Eli Sharabi, la cui moglie e le due figlie sono state assassinate il 7 ottobre nel kibbutz Be'eri, ha condiviso un messaggio straziante su Facebook: "Le nostre vite serene e felici si sono trasformate in un inferno: dolore e perdita inimmaginabili mi accompagneranno in ogni momento fino al mio ultimo giorno. Desidero ardentemente le vostre anime pure, come quella di mio fratello Yossi". Sharabi ha saputo che la sua famiglia era stata sterminata dopo essere stato rilasciato. "Da quando sono stato liberato, ogni mattina scelgo di vivere pienamente, di agire e di sperare. Ora, io e tutta la mia famiglia stiamo trattenendo il respiro per i negoziati, sperando nel ritorno di mio fratello Yossi per una degna sepoltura e nella liberazione del mio caro amico Alon Ohay. E di tutti gli altri. Abbiamo sofferto abbastanza. Meritiamo una realtà diversa. Vogliamo iniziare a guarire", dice.
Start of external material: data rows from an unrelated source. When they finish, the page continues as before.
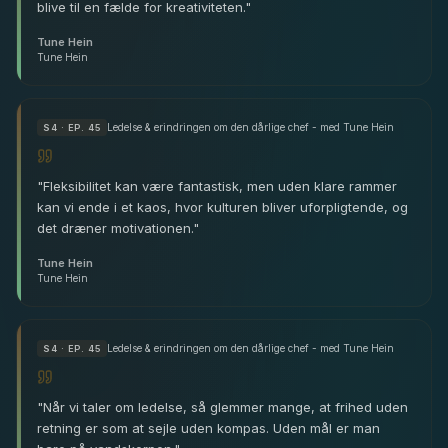
blive til en fælde for kreativiteten.
"
Tune Hein
Tune Hein
Ledelse & erindringen om den dårlige chef - med Tune Hein
S
4
· EP. 45
"
Fleksibilitet kan være fantastisk, men uden klare rammer
kan vi ende i et kaos, hvor kulturen bliver uforpligtende, og
det dræner motivationen.
"
Tune Hein
Tune Hein
Ledelse & erindringen om den dårlige chef - med Tune Hein
S
4
· EP. 45
"
Når vi taler om ledelse, så glemmer mange, at frihed uden
retning er som at sejle uden kompas. Uden mål er man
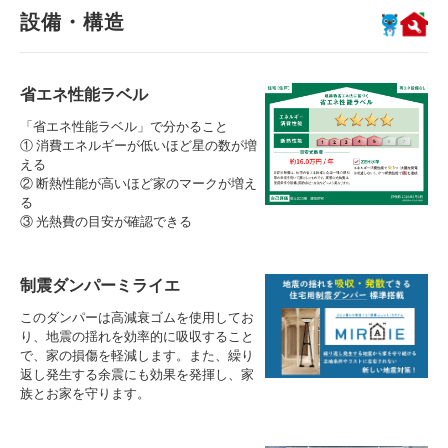
設備・構造
省エネ性能ラベル
「省エネ性能ラベル」で分かること
① 消費エネルギーが低いほど星の数が増
える
② 断熱性能が高いほど家のマークが増え
る
③ 光熱費の目安が確認できる
制震ダンパーミライエ
このダンパーは高減衰ゴムを使用してお
り、地震の揺れを効率的に吸収すること
で、家の損傷を軽減します。また、繰り
返し発生する余震にも効果を発揮し、家
族とお家を守ります。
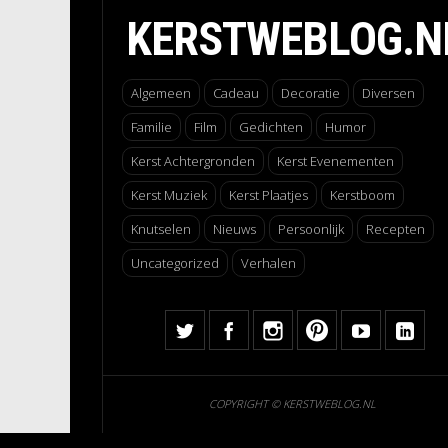
KERSTWEBLOG.N
Algemeen
Cadeau
Decoratie
Diversen
Familie
Film
Gedichten
Humor
Kerst Achtergronden
Kerst Evenementen
Kerst Muziek
Kerst Plaatjes
Kerstboom
Knutselen
Nieuws
Persoonlijk
Recepten
Uncategorized
Verhalen
COPYRIGHT © KERSTWEBLOG.NL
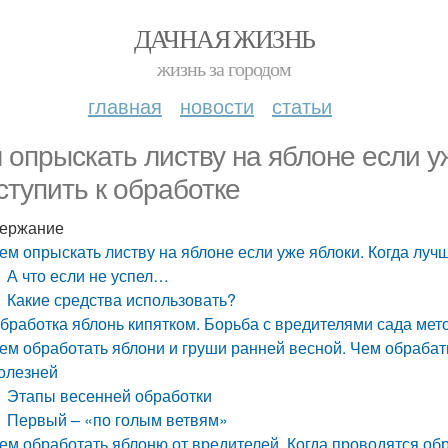
ДАЧНАЯ ЖИЗНЬ
жизнь за городом
главная
новости
статьи
 опрыскать листву на яблоне если у
ступить к обработке
ержание
ем опрыскать листву на яблоне если уже яблоки. Когда лучш
А что если не успел…
Какие средства использовать?
бработка яблонь кипятком. Борьба с вредителями сада ме
ем обработать яблони и груши ранней весной. Чем обрабат
олезней
Этапы весенней обработки
Первый – «по голым ветвям»
ем обработать яблоню от вредителей. Когда проводятся об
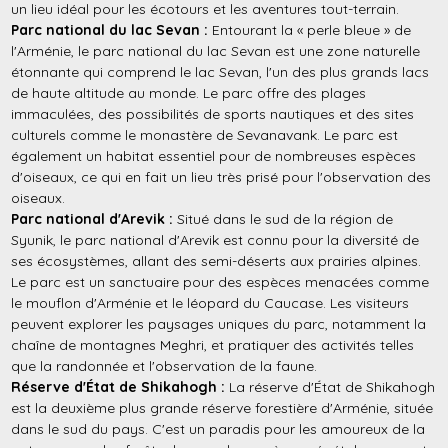
un lieu idéal pour les écotours et les aventures tout-terrain.
Parc national du lac Sevan :
Entourant la « perle bleue » de
l'Arménie, le parc national du lac Sevan est une zone naturelle
étonnante qui comprend le lac Sevan, l'un des plus grands lacs
de haute altitude au monde. Le parc offre des plages
immaculées, des possibilités de sports nautiques et des sites
culturels comme le monastère de Sevanavank. Le parc est
également un habitat essentiel pour de nombreuses espèces
d'oiseaux, ce qui en fait un lieu très prisé pour l'observation des
oiseaux.
Parc national d'Arevik :
Situé dans le sud de la région de
Syunik, le parc national d'Arevik est connu pour la diversité de
ses écosystèmes, allant des semi-déserts aux prairies alpines.
Le parc est un sanctuaire pour des espèces menacées comme
le mouflon d'Arménie et le léopard du Caucase. Les visiteurs
peuvent explorer les paysages uniques du parc, notamment la
chaîne de montagnes Meghri, et pratiquer des activités telles
que la randonnée et l'observation de la faune.
Réserve d'État de Shikahogh :
La réserve d'État de Shikahogh
est la deuxième plus grande réserve forestière d'Arménie, située
dans le sud du pays. C'est un paradis pour les amoureux de la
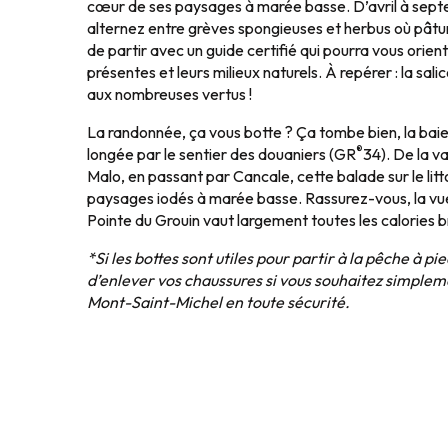
cœur de ses paysages à marée basse. D’avril à sept
alternez entre grèves spongieuses et herbus où pâtu
de partir avec un guide certifié qui pourra vous orien
présentes et leurs milieux naturels. À repérer : la sal
aux nombreuses vertus !
La randonnée, ça vous botte ? Ça tombe bien, la bai
®
longée par le sentier des douaniers (GR
34). De la v
Malo, en passant par Cancale, cette balade sur le litt
paysages iodés à marée basse. Rassurez-vous, la vue
Pointe du Grouin vaut largement toutes les calories b
*Si les bottes sont utiles pour partir à la pêche à 
d’enlever vos chaussures si vous souhaitez simplem
Mont-Saint-Michel en toute sécurité.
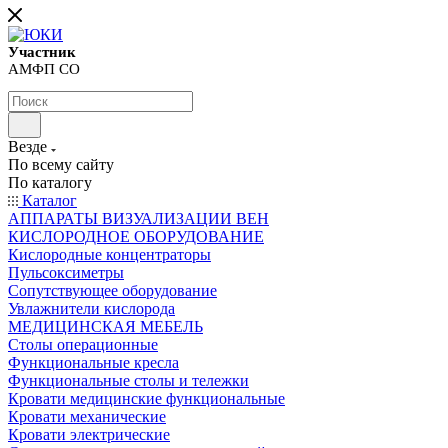
Участник
АМФП СО
Везде
По всему сайту
По каталогу
Каталог
АППАРАТЫ ВИЗУАЛИЗАЦИИ ВЕН
КИСЛОРОДНОЕ ОБОРУДОВАНИЕ
Кислородные концентраторы
Пульсоксиметры
Сопутствующее оборудование
Увлажнители кислорода
МЕДИЦИНСКАЯ МЕБЕЛЬ
Столы операционные
Функциональные кресла
Функциональные столы и тележки
Кровати медицинские функциональные
Кровати механические
Кровати электрические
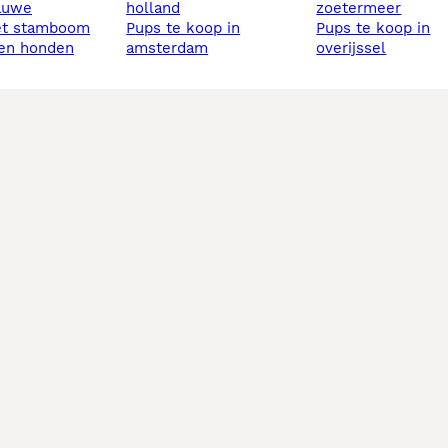
lauwe
holland
zoetermeer
et stamboom
pups te koop in
pups te koop in
sen honden
amsterdam
overijssel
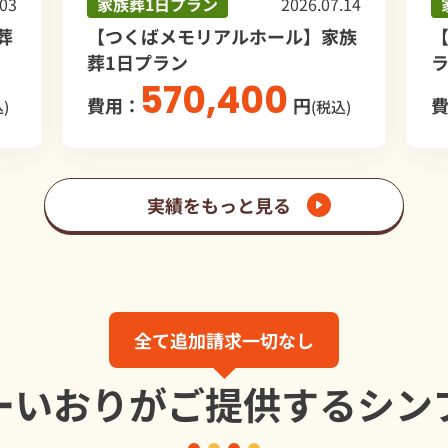
葬1日プラン
2026.07.14
家族葬1日プラン
くばメモリアルホール】家族
【うしくあみ斎場
日プラン
ラン
570,400
855,
：
円
費用：
(税込)
実績をもっと見る
全て追加請求一切なし
ーいおりが
ご提供する
シン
Un'altra sopravvissuta alla prigionia a Gaza, Maya Regev, ha ricordato i compagni di prigionia: Guy Illouz, assassinato in cattività, e Ori Danino, che le salvò la vita ed è stato ucciso quasi 11 mesi dopo il rapimento. "Penso agli angeli che abbiamo perso quel giorno: le persone che mi sono corse accanto e non sono tornate a casa, la ragazza che è venuta con me tra i cespugli del festival Nova e di cui non so più nulla. Penso ai miei fratelli che sono ancora lì, a marcire nei tunnel".
Stamattina, i parenti dei giovani uccisi al festival musicale Nova e altre centinaia di persone sono andati in visita al memoriale costruito in ricordo con le semplici foto di quei ragazzi, fiori e messaggi. Lì, nella foresta di Re'im, vicino al confine con Gaza, dove migliaia di giovani si erano accampati con le loro tende per partecipare al rave. Orit Baron, madre di Yuval, assassinata insieme con il fidanzato Moshe Shuva, lo definisce un 'appuntamento nero': "Sono passati due anni. E sono qui per stare con lei, perché qui è stata l'ultima volta che era viva", racconta. "Sento che in questo momento lei è qui con me".
Le cerimonie si sono aperte la mattina presto nel kibbutz di Kfar Aza. A Nir Oz, la comunità più colpita ha tenuto una cerimonia nel tardo pomeriggio. A Tel Aviv le famiglie in lutto e migliaia di altri si sono riuniti al Parco Hayarkon. La solennità ufficiale si terrà più in là, poiché oggi è stata la festività ebraica di Sukkot. La festa delle capanne. E la data del 7 ottobre non coincide nemmeno con l'anniversario dell'attacco secondo il calendario ebraico. Le foto dei memoriali sbiadiscono sotto il sole e la pioggia, colpite dal vento, dalla sabbia del deserto. Per Israele il dolore non sbiadisce, ma vuole ricominciare a vivere.